Every line with the string "bietet" must be copied from the entries below.

*****

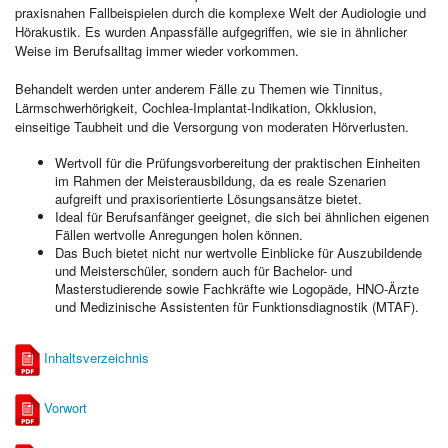
praxisnahen Fallbeispielen durch die komplexe Welt der Audiologie und
Hörakustik. Es wurden Anpassfälle aufgegriffen, wie sie in ähnlicher
Weise im Berufsalltag immer wieder vorkommen.
Behandelt werden unter anderem Fälle zu Themen wie Tinnitus,
Lärmschwerhörigkeit, Cochlea-Implantat-Indikation, Okklusion,
einseitige Taubheit und die Versorgung von moderaten Hörverlusten.
Wertvoll für die Prüfungsvorbereitung der praktischen Einheiten
im Rahmen der Meisterausbildung, da es reale Szenarien
aufgreift und praxisorientierte Lösungsansätze bietet.
Ideal für Berufsanfänger geeignet, die sich bei ähnlichen eigenen
Fällen wertvolle Anregungen holen können.
Das Buch bietet nicht nur wertvolle Einblicke für Auszubildende
und Meisterschüler, sondern auch für Bachelor- und
Masterstudierende sowie Fachkräfte wie Logopäde, HNO-Ärzte
und Medizinische Assistenten für Funktionsdiagnostik (MTAF).
Inhaltsverzeichnis
Vorwort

*****

#### Your response
aufgreift und praxisorientierte Lösungsansätze bietet.
Das Buch bietet nicht nur wertvolle Einblicke für Auszubildende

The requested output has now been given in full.